- **YOUR ASSIGNMENT**
Search through the entries for the word "mice" and copy every line that has it.

- **DATA SHOWN**
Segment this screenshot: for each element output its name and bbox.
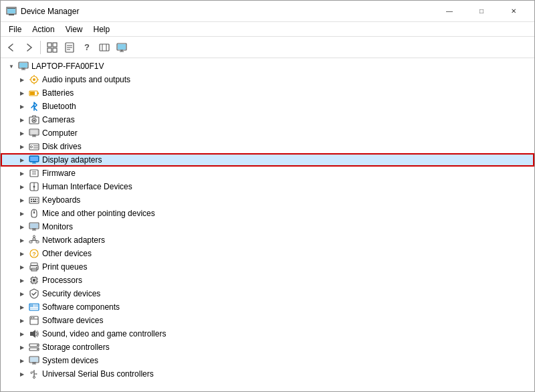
monitor-icon: [29, 221, 39, 232]
usb-icon: [29, 369, 39, 379]
tree-root-node[interactable]: ▼ LAPTOP-FFA00F1V: [1, 60, 534, 73]
expand-monitors[interactable]: ▶: [17, 221, 27, 232]
svg-rect-33: [30, 92, 35, 95]
computer-tree-icon: [29, 128, 39, 138]
forward-button[interactable]: [21, 39, 37, 56]
tree-usb[interactable]: ▶ Universal Serial Bus controllers: [1, 367, 534, 381]
help-button[interactable]: ?: [79, 39, 95, 56]
tree-other[interactable]: ▶ ? Other devices: [1, 247, 534, 260]
expand-network[interactable]: ▶: [17, 235, 27, 246]
expand-storage[interactable]: ▶: [17, 342, 27, 353]
properties-button[interactable]: [62, 39, 78, 56]
back-button[interactable]: [3, 39, 19, 56]
tree-hid[interactable]: ▶ Human Interface Devices: [1, 180, 534, 193]
tree-bluetooth[interactable]: ▶ Bluetooth: [1, 100, 534, 113]
tree-firmware[interactable]: ▶ Firmware: [1, 167, 534, 180]
monitors-label: Monitors: [42, 222, 73, 231]
expand-print[interactable]: ▶: [17, 262, 27, 272]
tree-mice[interactable]: ▶ Mice and other pointing devices: [1, 207, 534, 220]
audio-label: Audio inputs and outputs: [42, 75, 130, 84]
hid-label: Human Interface Devices: [42, 182, 132, 191]
tree-software-devices[interactable]: ▶ Software devices: [1, 314, 534, 327]
svg-point-57: [33, 186, 35, 188]
tree-batteries[interactable]: ▶ Batteries: [1, 86, 534, 100]
tree-cameras[interactable]: ▶ Cameras: [1, 113, 534, 126]
tree-processor[interactable]: ▶ Processors: [1, 274, 534, 287]
tree-storage[interactable]: ▶ Storage controllers: [1, 340, 534, 354]
firmware-label: Firmware: [42, 169, 76, 178]
tree-display[interactable]: ▶ Display adapters: [1, 153, 534, 167]
svg-point-36: [33, 120, 35, 122]
tree-print[interactable]: ▶ Print queues: [1, 260, 534, 274]
tree-system[interactable]: ▶ System devices: [1, 354, 534, 367]
firmware-icon: [29, 168, 39, 179]
scan-button[interactable]: [96, 39, 112, 56]
svg-point-44: [31, 146, 33, 148]
network-label: Network adapters: [42, 235, 105, 245]
expand-other[interactable]: ▶: [17, 248, 27, 259]
expand-mice[interactable]: ▶: [17, 208, 27, 219]
tree-computer[interactable]: ▶ Computer: [1, 126, 534, 140]
expand-display[interactable]: ▶: [17, 155, 27, 165]
svg-text:?: ?: [32, 251, 36, 258]
tree-monitors[interactable]: ▶ Monitors: [1, 220, 534, 233]
window-icon: [6, 6, 17, 17]
cameras-label: Cameras: [42, 115, 75, 124]
svg-rect-110: [30, 357, 38, 362]
network-icon: [29, 235, 39, 246]
close-button[interactable]: ✕: [498, 1, 529, 22]
expand-usb[interactable]: ▶: [17, 369, 27, 379]
menu-help[interactable]: Help: [88, 23, 116, 35]
svg-rect-82: [31, 263, 37, 266]
expand-bluetooth[interactable]: ▶: [17, 101, 27, 112]
expand-keyboards[interactable]: ▶: [17, 195, 27, 205]
sound-label: Sound, video and game controllers: [42, 329, 166, 338]
menu-action[interactable]: Action: [27, 23, 60, 35]
expand-firmware[interactable]: ▶: [17, 168, 27, 179]
svg-rect-69: [30, 223, 38, 228]
tree-security[interactable]: ▶ Security devices: [1, 287, 534, 300]
security-icon: [29, 288, 39, 299]
expand-sound[interactable]: ▶: [17, 328, 27, 339]
bluetooth-label: Bluetooth: [42, 102, 76, 111]
expand-batteries[interactable]: ▶: [17, 88, 27, 98]
root-label: LAPTOP-FFA00F1V: [31, 62, 104, 71]
monitor-button[interactable]: [114, 39, 130, 56]
menu-view[interactable]: View: [60, 23, 88, 35]
expand-system[interactable]: ▶: [17, 355, 27, 366]
keyboard-icon: [29, 195, 39, 205]
tree-software-components[interactable]: ▶ Software components: [1, 300, 534, 314]
show-hide-button[interactable]: [44, 39, 60, 56]
svg-point-108: [37, 349, 38, 350]
battery-icon: [29, 88, 39, 98]
svg-rect-104: [30, 332, 33, 336]
device-tree[interactable]: ▼ LAPTOP-FFA00F1V ▶: [1, 58, 534, 391]
svg-point-102: [31, 317, 33, 318]
expand-disk[interactable]: ▶: [17, 141, 27, 152]
expand-software-components[interactable]: ▶: [17, 302, 27, 312]
expand-hid[interactable]: ▶: [17, 181, 27, 192]
svg-rect-87: [33, 279, 35, 282]
print-label: Print queues: [42, 262, 87, 272]
menu-file[interactable]: File: [3, 23, 27, 35]
tree-keyboards[interactable]: ▶ Keyboards: [1, 193, 534, 207]
maximize-button[interactable]: □: [466, 1, 497, 22]
tree-audio[interactable]: ▶ Audio inputs and outputs: [1, 73, 534, 86]
expand-software-devices[interactable]: ▶: [17, 315, 27, 326]
expand-processor[interactable]: ▶: [17, 275, 27, 286]
expand-cameras[interactable]: ▶: [17, 114, 27, 125]
tree-disk[interactable]: ▶ Disk drives: [1, 140, 534, 153]
expand-root[interactable]: ▼: [6, 61, 17, 72]
svg-rect-60: [33, 199, 34, 200]
processor-icon: [29, 275, 39, 286]
minimize-button[interactable]: —: [434, 1, 465, 22]
tree-network[interactable]: ▶ Network adapters: [1, 233, 534, 247]
expand-security[interactable]: ▶: [17, 288, 27, 299]
expand-computer[interactable]: ▶: [17, 128, 27, 138]
svg-rect-12: [100, 44, 109, 51]
expand-audio[interactable]: ▶: [17, 74, 27, 85]
tree-sound[interactable]: ▶ Sound, video and game controllers: [1, 327, 534, 340]
svg-rect-63: [31, 201, 32, 202]
svg-point-103: [33, 317, 35, 318]
svg-rect-1: [9, 14, 14, 15]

- **EXERCISE RESULT**
tree-mice[interactable]: ▶ Mice and other pointing devices: [1, 207, 534, 220]
expand-mice[interactable]: ▶: [17, 208, 27, 219]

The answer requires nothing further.